:: SUPPLIED RECORDS ::
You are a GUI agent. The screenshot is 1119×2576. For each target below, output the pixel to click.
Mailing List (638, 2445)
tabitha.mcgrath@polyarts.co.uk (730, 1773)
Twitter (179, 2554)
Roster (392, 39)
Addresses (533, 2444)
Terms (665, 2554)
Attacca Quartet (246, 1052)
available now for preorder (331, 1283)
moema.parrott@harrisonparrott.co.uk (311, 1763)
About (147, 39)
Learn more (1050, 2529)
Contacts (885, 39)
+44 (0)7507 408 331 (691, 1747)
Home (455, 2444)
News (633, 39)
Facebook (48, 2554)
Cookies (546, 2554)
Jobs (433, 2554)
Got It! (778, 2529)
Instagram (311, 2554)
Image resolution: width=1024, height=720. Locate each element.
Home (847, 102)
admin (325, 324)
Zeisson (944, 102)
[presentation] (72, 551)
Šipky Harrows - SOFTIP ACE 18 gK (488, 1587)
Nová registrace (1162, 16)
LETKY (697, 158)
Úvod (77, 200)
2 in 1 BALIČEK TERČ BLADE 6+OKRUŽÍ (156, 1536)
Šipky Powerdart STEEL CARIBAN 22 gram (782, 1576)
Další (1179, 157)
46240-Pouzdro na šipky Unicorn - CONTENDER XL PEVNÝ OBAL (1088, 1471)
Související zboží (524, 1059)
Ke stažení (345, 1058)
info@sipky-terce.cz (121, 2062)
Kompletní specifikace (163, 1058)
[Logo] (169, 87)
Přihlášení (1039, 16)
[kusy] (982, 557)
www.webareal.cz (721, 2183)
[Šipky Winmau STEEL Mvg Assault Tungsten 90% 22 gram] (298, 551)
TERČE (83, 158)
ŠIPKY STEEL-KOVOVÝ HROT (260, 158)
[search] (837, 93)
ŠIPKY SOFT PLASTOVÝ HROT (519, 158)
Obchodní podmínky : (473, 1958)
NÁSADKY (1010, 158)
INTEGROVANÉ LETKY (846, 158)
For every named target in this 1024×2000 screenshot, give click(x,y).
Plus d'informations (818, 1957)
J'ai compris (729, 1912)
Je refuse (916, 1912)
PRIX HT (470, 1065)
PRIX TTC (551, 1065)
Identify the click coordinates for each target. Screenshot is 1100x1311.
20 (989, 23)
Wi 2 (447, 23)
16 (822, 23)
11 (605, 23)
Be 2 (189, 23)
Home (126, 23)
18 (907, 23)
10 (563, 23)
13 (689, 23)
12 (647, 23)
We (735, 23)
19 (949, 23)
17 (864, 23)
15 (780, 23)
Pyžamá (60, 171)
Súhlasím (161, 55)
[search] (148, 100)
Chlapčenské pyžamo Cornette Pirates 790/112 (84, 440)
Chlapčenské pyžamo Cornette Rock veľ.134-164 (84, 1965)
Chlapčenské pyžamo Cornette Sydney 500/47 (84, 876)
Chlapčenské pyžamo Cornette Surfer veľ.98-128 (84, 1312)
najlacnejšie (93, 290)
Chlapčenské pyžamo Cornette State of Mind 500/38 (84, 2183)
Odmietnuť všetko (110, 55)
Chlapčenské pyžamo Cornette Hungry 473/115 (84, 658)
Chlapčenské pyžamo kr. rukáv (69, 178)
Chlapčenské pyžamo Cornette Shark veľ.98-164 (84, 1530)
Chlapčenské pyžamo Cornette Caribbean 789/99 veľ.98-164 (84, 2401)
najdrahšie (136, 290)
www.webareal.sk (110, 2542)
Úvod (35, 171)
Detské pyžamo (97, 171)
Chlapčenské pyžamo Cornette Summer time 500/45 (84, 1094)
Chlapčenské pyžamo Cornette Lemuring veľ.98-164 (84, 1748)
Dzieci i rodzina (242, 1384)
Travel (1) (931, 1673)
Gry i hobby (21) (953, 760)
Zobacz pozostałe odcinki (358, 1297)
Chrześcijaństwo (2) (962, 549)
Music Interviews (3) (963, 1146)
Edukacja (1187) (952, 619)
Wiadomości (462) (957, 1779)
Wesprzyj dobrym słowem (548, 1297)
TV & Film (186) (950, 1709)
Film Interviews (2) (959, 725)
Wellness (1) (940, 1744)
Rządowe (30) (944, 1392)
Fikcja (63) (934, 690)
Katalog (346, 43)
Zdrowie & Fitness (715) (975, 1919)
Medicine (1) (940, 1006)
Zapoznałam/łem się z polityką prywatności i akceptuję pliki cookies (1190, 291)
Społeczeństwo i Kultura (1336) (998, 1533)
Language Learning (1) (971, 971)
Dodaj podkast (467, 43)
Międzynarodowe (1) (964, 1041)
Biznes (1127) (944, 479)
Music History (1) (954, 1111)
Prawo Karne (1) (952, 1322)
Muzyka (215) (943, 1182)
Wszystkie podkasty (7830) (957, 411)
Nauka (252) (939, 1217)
:::
WORK REQUEST
Your answer should consist solely of the lines above from the line with "ŠIPKY SOFT PLASTOVÝ HROT (519, 158)" to the line with "Edukacja (1187) (952, 619)", both included, reproduced exactly.

RESPONSE TO THE TASK
ŠIPKY SOFT PLASTOVÝ HROT (519, 158)
Obchodní podmínky : (473, 1958)
NÁSADKY (1010, 158)
INTEGROVANÉ LETKY (846, 158)
For every named target in this 1024×2000 screenshot, give click(x,y).
Plus d'informations (818, 1957)
J'ai compris (729, 1912)
Je refuse (916, 1912)
PRIX HT (470, 1065)
PRIX TTC (551, 1065)
Identify the click coordinates for each target. Screenshot is 1100x1311.
20 (989, 23)
Wi 2 (447, 23)
16 (822, 23)
11 (605, 23)
Be 2 (189, 23)
Home (126, 23)
18 (907, 23)
10 (563, 23)
13 (689, 23)
12 (647, 23)
We (735, 23)
19 (949, 23)
17 (864, 23)
15 (780, 23)
Pyžamá (60, 171)
Súhlasím (161, 55)
[search] (148, 100)
Chlapčenské pyžamo Cornette Pirates 790/112 (84, 440)
Chlapčenské pyžamo Cornette Rock veľ.134-164 (84, 1965)
Chlapčenské pyžamo Cornette Sydney 500/47 (84, 876)
Chlapčenské pyžamo Cornette Surfer veľ.98-128 (84, 1312)
najlacnejšie (93, 290)
Chlapčenské pyžamo Cornette State of Mind 500/38 (84, 2183)
Odmietnuť všetko (110, 55)
Chlapčenské pyžamo Cornette Hungry 473/115 (84, 658)
Chlapčenské pyžamo kr. rukáv (69, 178)
Chlapčenské pyžamo Cornette Shark veľ.98-164 (84, 1530)
Chlapčenské pyžamo Cornette Caribbean 789/99 veľ.98-164 (84, 2401)
najdrahšie (136, 290)
www.webareal.sk (110, 2542)
Úvod (35, 171)
Detské pyžamo (97, 171)
Chlapčenské pyžamo Cornette Summer time 500/45 (84, 1094)
Chlapčenské pyžamo Cornette Lemuring veľ.98-164 (84, 1748)
Dzieci i rodzina (242, 1384)
Travel (1) (931, 1673)
Gry i hobby (21) (953, 760)
Zobacz pozostałe odcinki (358, 1297)
Chrześcijaństwo (2) (962, 549)
Music Interviews (3) (963, 1146)
Edukacja (1187) (952, 619)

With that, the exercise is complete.